Find the lines holding the string "tradicional" in the data, then copy all of them.

Material for the task >>
....

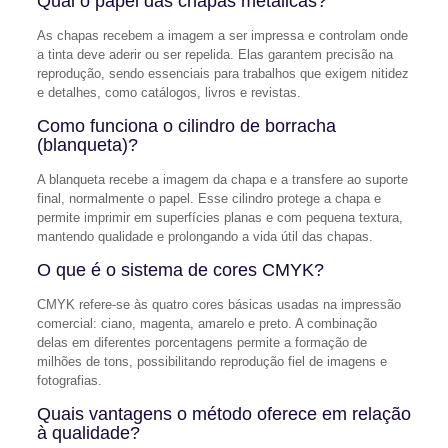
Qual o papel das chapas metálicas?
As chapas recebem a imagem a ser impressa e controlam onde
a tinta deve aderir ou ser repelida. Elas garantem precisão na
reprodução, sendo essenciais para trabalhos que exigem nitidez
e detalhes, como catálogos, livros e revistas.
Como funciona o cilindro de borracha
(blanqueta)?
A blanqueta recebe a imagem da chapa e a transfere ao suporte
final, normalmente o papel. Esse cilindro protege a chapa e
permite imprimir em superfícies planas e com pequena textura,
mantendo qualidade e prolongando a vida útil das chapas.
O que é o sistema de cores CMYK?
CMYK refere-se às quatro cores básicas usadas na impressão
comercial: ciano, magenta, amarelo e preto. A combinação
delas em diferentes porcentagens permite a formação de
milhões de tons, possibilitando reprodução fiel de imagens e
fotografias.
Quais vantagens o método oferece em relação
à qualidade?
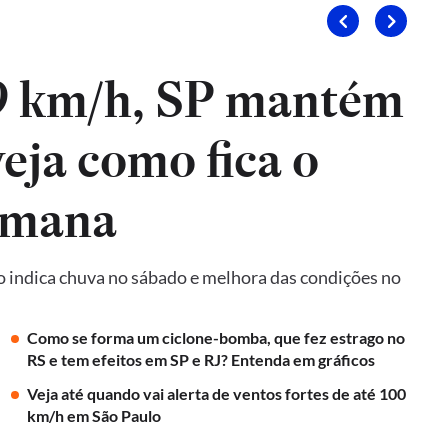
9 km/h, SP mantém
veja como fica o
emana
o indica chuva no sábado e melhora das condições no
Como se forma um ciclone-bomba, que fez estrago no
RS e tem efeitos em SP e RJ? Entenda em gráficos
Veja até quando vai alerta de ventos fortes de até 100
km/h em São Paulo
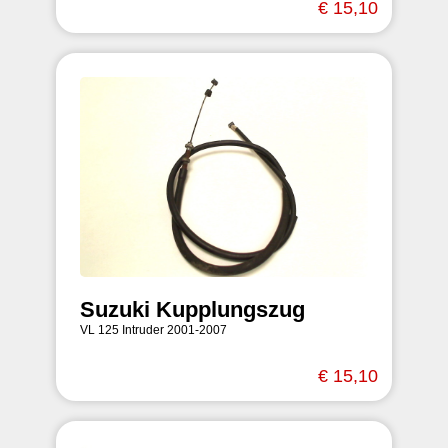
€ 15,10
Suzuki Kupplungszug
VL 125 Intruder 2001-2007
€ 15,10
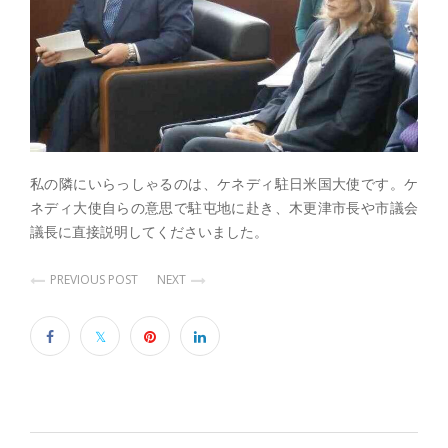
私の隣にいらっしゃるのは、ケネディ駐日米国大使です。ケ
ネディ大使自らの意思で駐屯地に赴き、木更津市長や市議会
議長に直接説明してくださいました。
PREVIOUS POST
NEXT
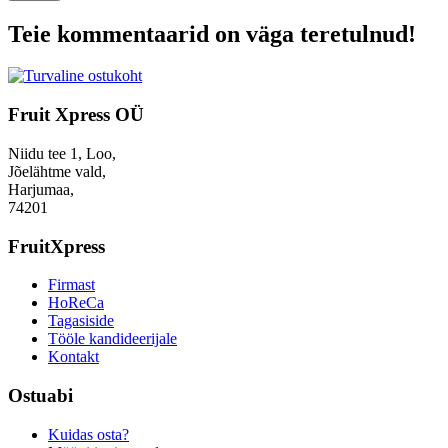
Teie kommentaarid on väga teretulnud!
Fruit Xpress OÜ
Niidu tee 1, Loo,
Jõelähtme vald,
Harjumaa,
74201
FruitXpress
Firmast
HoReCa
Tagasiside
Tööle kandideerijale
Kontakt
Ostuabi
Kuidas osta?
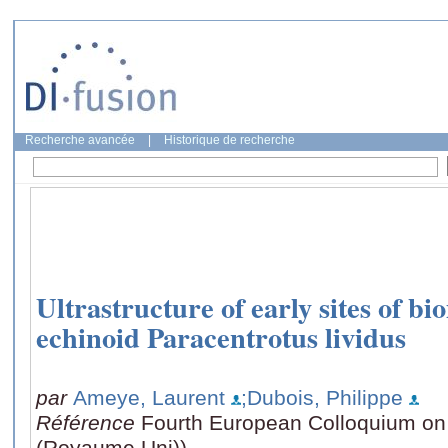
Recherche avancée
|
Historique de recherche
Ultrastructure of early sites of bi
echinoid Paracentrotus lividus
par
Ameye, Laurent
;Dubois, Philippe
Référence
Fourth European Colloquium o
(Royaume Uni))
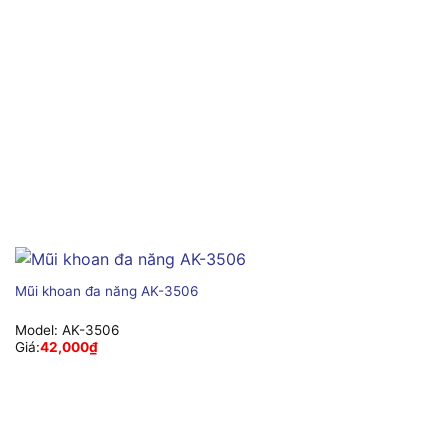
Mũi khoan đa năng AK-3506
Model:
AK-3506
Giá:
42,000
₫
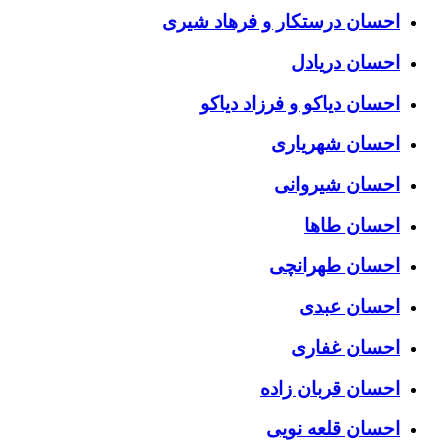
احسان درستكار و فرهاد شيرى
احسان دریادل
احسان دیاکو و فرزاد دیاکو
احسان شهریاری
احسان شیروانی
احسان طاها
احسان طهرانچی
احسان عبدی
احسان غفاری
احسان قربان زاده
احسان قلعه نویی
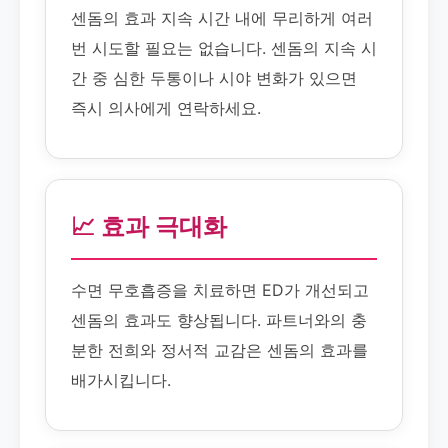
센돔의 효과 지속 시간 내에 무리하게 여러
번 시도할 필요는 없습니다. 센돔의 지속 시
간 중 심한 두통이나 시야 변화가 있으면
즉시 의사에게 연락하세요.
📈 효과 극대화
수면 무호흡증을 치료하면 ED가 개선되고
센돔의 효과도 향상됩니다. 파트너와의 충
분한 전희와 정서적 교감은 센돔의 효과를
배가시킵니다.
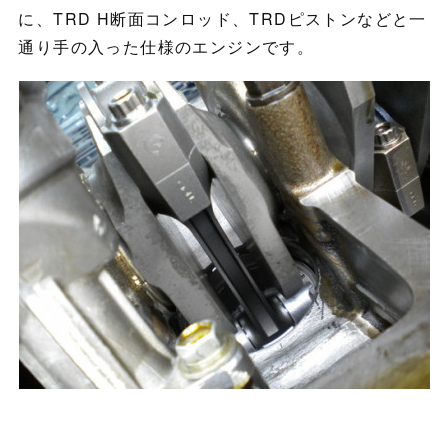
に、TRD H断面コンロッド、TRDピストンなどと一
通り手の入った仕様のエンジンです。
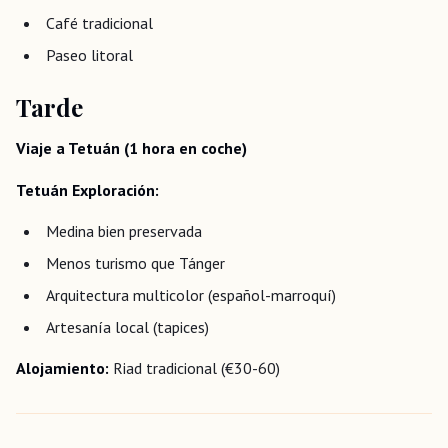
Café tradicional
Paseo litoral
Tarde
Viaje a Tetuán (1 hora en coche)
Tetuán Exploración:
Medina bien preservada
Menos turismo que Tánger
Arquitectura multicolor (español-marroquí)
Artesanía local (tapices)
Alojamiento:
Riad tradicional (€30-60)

....

Solution >>
Café tradicional
Riad tradicional (€30-60)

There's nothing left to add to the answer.